- **DATA IN THIS EXERCISE**:
- - - -

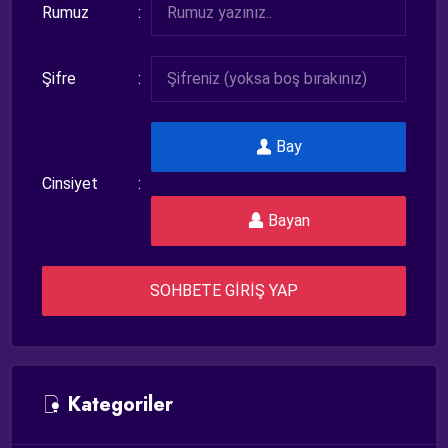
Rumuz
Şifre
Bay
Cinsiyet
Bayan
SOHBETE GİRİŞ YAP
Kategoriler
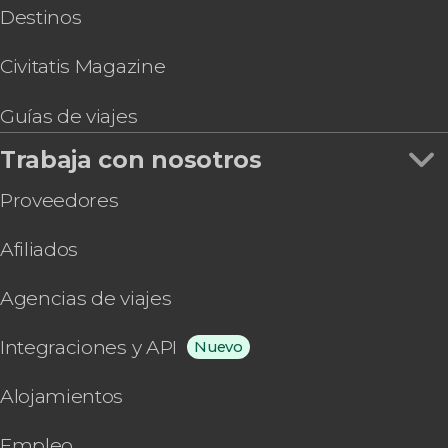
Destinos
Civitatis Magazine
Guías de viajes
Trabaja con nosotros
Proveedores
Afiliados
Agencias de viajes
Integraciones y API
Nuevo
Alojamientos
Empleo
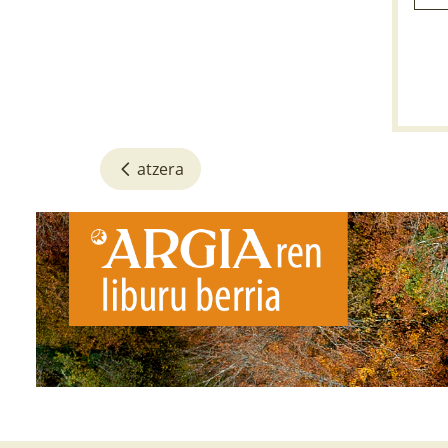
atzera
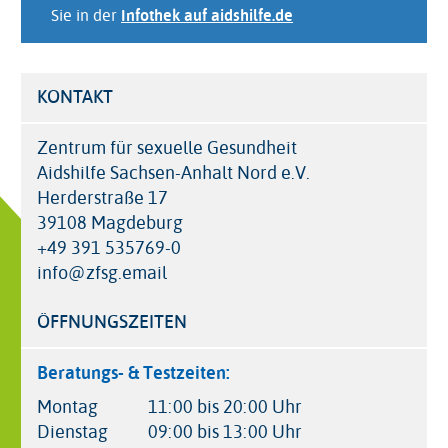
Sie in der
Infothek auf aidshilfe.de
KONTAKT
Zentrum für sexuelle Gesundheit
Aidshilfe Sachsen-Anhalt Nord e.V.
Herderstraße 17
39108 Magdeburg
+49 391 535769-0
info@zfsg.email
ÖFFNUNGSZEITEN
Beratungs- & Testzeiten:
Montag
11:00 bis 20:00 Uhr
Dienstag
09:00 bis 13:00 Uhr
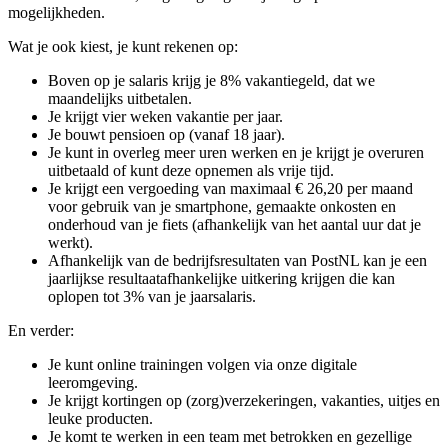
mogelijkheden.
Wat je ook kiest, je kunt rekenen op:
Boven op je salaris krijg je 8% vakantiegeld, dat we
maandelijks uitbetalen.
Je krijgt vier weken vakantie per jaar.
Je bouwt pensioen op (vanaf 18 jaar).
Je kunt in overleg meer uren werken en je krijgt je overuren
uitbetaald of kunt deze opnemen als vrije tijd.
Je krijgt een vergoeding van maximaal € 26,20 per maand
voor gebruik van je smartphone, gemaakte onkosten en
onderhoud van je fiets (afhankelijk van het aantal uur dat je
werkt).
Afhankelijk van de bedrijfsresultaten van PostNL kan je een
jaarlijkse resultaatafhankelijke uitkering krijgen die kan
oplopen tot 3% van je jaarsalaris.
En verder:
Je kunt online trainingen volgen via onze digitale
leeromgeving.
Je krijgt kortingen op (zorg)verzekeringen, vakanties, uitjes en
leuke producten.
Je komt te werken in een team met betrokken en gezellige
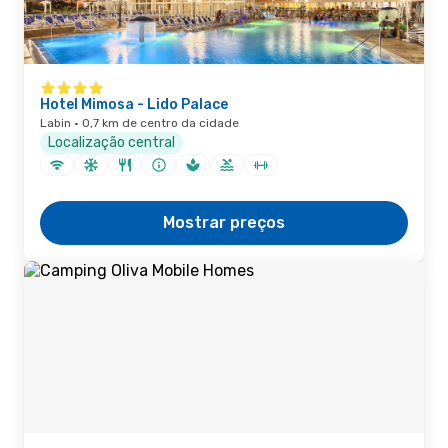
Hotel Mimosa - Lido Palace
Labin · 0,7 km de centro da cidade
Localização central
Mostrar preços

- - - -

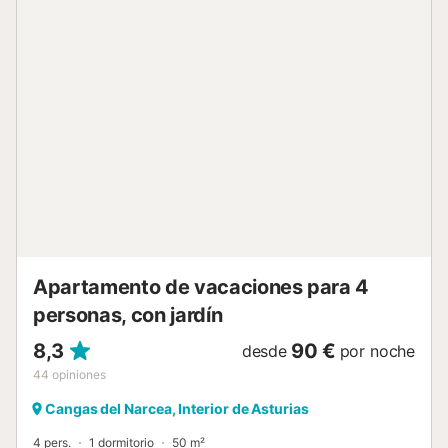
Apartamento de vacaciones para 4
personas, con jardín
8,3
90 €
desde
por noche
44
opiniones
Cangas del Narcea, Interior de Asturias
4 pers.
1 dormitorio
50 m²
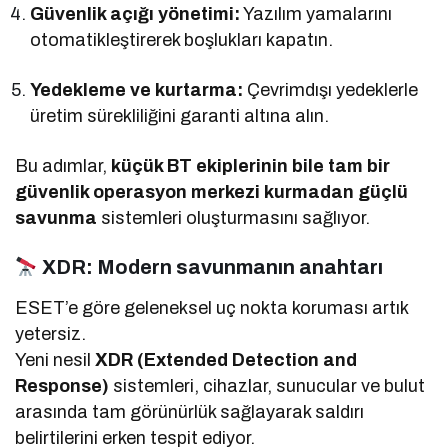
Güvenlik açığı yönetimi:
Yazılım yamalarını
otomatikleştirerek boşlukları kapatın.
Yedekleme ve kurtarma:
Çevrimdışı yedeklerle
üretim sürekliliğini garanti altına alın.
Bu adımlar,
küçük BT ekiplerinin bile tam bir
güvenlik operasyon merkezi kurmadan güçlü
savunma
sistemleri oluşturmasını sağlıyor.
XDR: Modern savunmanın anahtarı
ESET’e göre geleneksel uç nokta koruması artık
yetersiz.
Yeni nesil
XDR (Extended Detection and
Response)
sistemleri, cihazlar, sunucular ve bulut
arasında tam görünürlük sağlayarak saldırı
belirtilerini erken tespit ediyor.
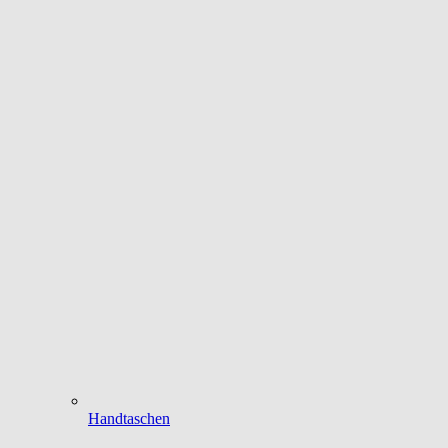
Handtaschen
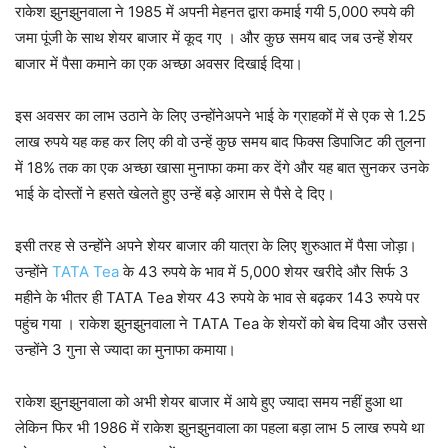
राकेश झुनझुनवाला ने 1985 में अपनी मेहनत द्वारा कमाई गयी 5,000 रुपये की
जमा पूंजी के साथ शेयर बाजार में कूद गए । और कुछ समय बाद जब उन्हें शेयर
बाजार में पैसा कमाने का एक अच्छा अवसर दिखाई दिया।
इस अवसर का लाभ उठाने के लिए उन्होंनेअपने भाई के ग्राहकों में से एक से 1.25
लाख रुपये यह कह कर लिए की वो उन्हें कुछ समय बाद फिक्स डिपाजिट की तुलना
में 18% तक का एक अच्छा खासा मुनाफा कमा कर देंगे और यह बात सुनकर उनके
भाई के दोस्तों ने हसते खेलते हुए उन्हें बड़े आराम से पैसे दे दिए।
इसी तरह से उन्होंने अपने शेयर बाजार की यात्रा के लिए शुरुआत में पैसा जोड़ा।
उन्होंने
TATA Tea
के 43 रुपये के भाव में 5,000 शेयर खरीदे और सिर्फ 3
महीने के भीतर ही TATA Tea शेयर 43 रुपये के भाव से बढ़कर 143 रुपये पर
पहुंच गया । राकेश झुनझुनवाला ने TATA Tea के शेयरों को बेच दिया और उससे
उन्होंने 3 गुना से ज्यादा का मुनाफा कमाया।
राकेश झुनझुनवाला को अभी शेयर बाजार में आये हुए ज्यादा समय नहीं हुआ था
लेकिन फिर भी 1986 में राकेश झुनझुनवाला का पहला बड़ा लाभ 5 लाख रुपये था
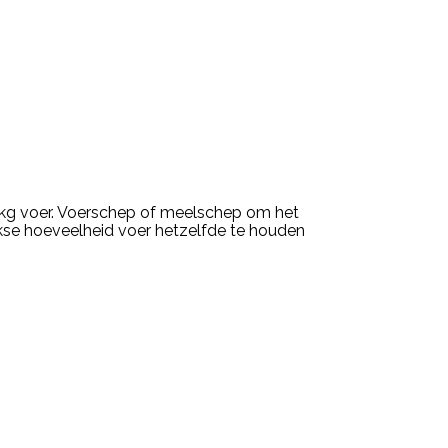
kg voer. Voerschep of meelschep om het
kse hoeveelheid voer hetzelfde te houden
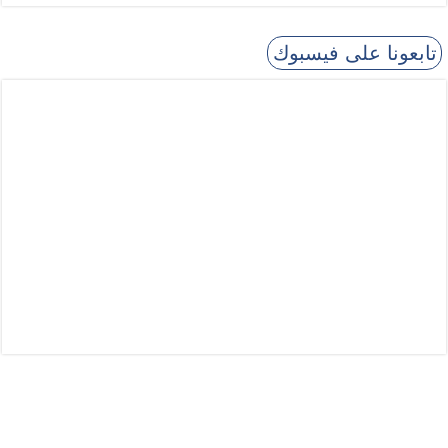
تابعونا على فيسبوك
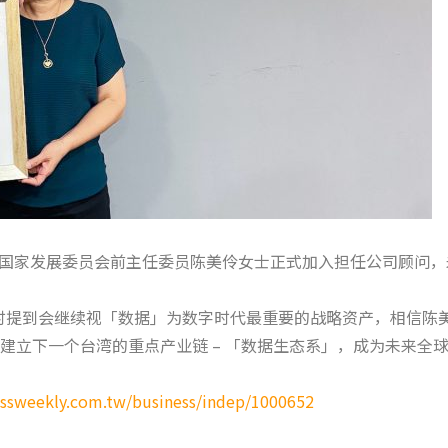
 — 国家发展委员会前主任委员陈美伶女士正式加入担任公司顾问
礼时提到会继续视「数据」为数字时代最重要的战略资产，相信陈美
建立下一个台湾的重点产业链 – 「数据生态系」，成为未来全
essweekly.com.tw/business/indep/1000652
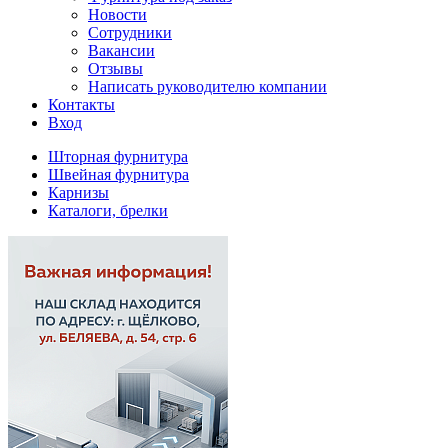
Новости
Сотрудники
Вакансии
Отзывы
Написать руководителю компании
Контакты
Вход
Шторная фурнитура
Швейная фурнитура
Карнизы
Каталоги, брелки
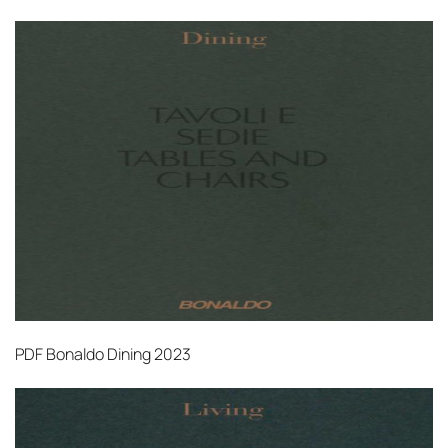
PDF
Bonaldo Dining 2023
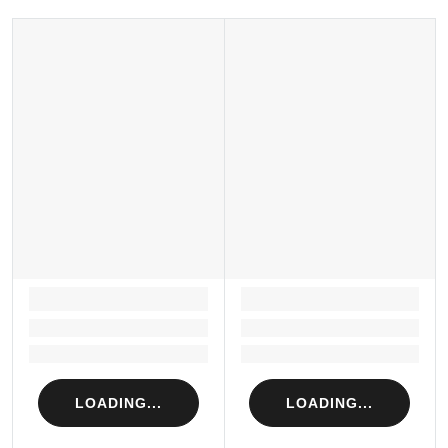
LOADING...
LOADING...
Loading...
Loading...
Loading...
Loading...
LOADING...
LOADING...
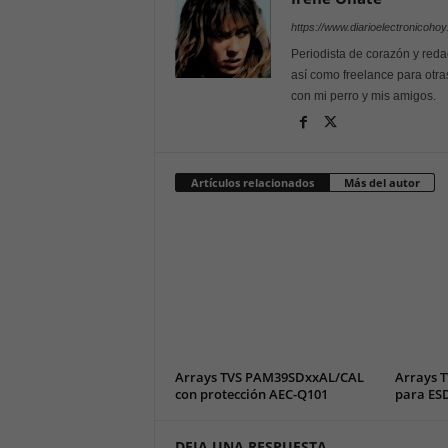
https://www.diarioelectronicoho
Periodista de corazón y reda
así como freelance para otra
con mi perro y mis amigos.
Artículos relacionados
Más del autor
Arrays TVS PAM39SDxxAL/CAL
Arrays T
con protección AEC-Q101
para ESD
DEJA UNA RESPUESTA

- - - -

- **TASK REQUIREMENTS**: Would you please reproduce the entries above, starting at the line with "39108 Magdeburg" and stopping after the line with "Je kunt in overleg"? Omit any pictures.

- **WRITTEN RESPONSE**:
39108 Magdeburg
+49 391 535769-0
info@zfsg.email
ÖFFNUNGSZEITEN
Beratungs- & Testzeiten:
Montag
11:00 bis 20:00 Uhr
Dienstag
09:00 bis 13:00 Uhr
mogelijkheden.
Wat je ook kiest, je kunt rekenen op:
Boven op je salaris krijg je 8% vakantiegeld, dat we
maandelijks uitbetalen.
Je krijgt vier weken vakantie per jaar.
Je bouwt pensioen op (vanaf 18 jaar).
Je kunt in overleg meer uren werken en je krijgt je overuren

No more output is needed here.